The Guardian reported last month that leading energy suppliers including Scottish Power, Ova and E.ON had stopped reclaiming debts from some prepayment meter customers. The Department for Business, Energy and Industrial Strategy, which is being carved into three new departments, said that all energy firms had agreed to stop the practice.
As energy prices have soared, many people are struggling to pay their bills and have fallen into debt.
The department said it had asked all suppliers to set out how they were supporting their customers, how many warrants to forcefully enter people’s homes they had applied for and how they would make up for any wrongdoing.
The energy security secretary, Grant Shapps, found most suppliers were falling short on correcting their ways and said halting forced installation was “only the beginning” of fixing the “abhorrent” practice of forcibly fitting prepayment meters into vulnerable customers’ homes.

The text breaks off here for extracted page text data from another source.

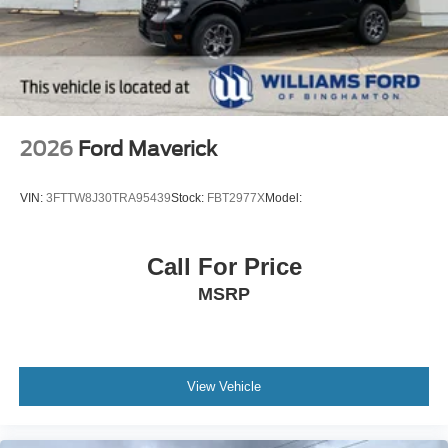
2026
Ford Maverick
VIN:
3FTTW8J30TRA95439
Stock:
FBT2977X
Model:
Call For Price
MSRP
View Vehicle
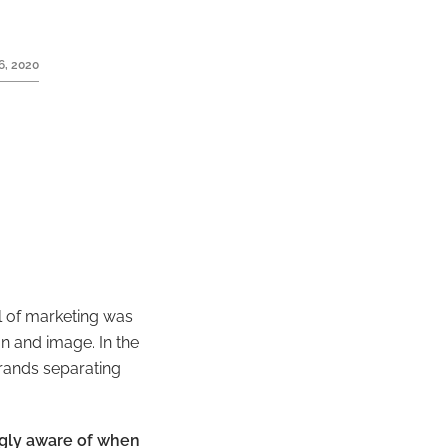
6, 2020
l of marketing was
n and image. In the
rands separating
ngly aware of when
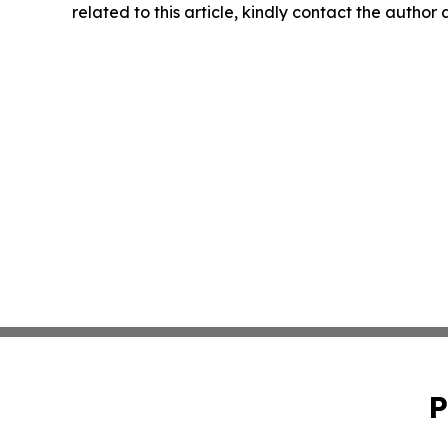
related to this article, kindly contact the author
P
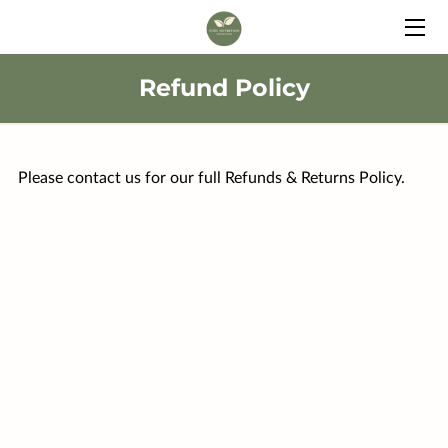
HOME
Refund Policy
SERVICES
BIO
Please contact us for our full Refunds & Returns Policy.
FAQ
BLOG
CONTACT
FULLSCRIPT SUPPLEMENTS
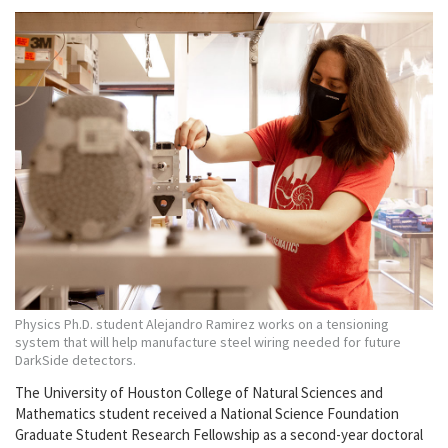
Physics Ph.D. student Alejandro Ramirez works on a tensioning
system that will help manufacture steel wiring needed for future
DarkSide detectors.
The University of Houston College of Natural Sciences and
Mathematics student received a National Science Foundation
Graduate Student Research Fellowship as a second-year doctoral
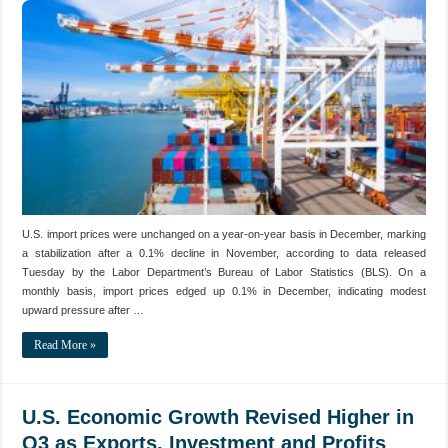
U.S. import prices were unchanged on a year-on-year basis in December, marking
a stabilization after a 0.1% decline in November, according to data released
Tuesday by the Labor Department’s Bureau of Labor Statistics (BLS). On a
monthly basis, import prices edged up 0.1% in December, indicating modest
upward pressure after …
Read More »
U.S. Economic Growth Revised Higher in
Q3 as Exports, Investment and Profits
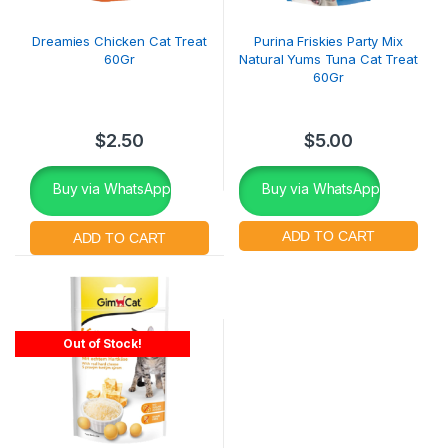
Dreamies Chicken Cat Treat
Purina Friskies Party Mix
60Gr
Natural Yums Tuna Cat Treat
60Gr
$
2.50
$
5.00
Buy via WhatsApp
Buy via WhatsApp
Out of Stock!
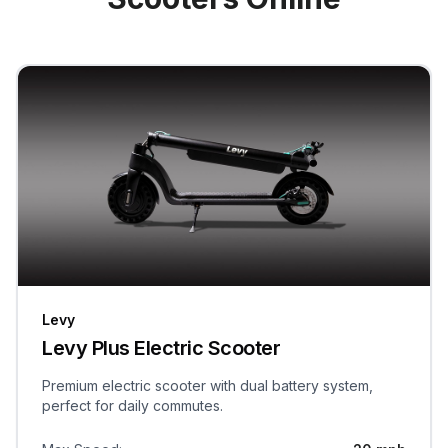
Levy
Levy Plus Electric Scooter
Premium electric scooter with dual battery system,
perfect for daily commutes.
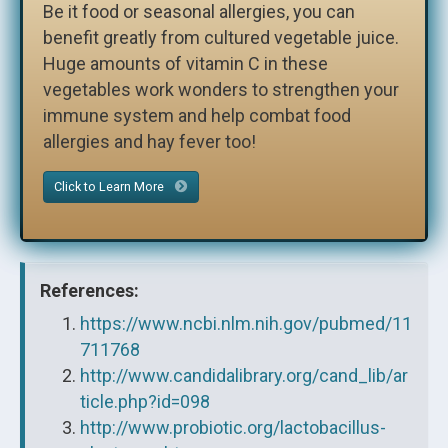
Be it food or seasonal allergies, you can
benefit greatly from cultured vegetable juice.
Huge amounts of vitamin C in these
vegetables work wonders to strengthen your
immune system and help combat food
allergies and hay fever too!
Click to Learn More
References:
https://www.ncbi.nlm.nih.gov/pubmed/11
711768
http://www.candidalibrary.org/cand_lib/ar
ticle.php?id=098
http://www.probiotic.org/lactobacillus-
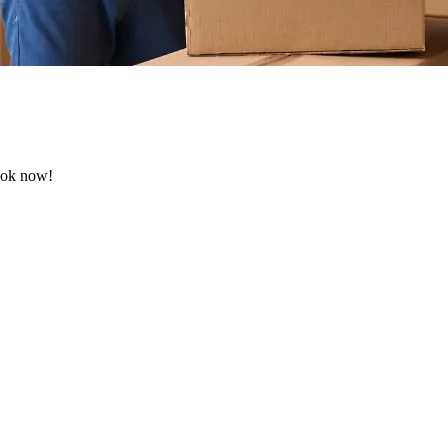
Book now!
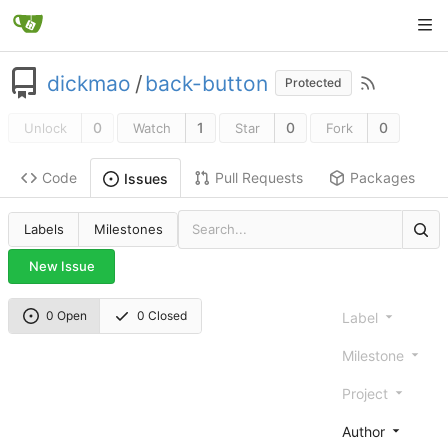
dickmao
/
back-button
Protected
0
1
0
0
Unlock
Watch
Star
Fork
Code
Pull Requests
Packages
Issues
Labels
Milestones
New Issue
0 Open
0 Closed
Label
Milestone
Project
Author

He said: “People will have understandably been shocked and appalled at how vulnerable people’s homes have been invaded and prepayment meters installed against their wishes – and suppliers are only at the beginning of correcting this abhorrent behaviour.
“Since those reports were published, I have demanded answers from suppliers, and Ofgem: all suppliers are now halting forced installations, magistrates are no longer signing off warrant applications and Ofgem are upping their game when it comes to their reviews.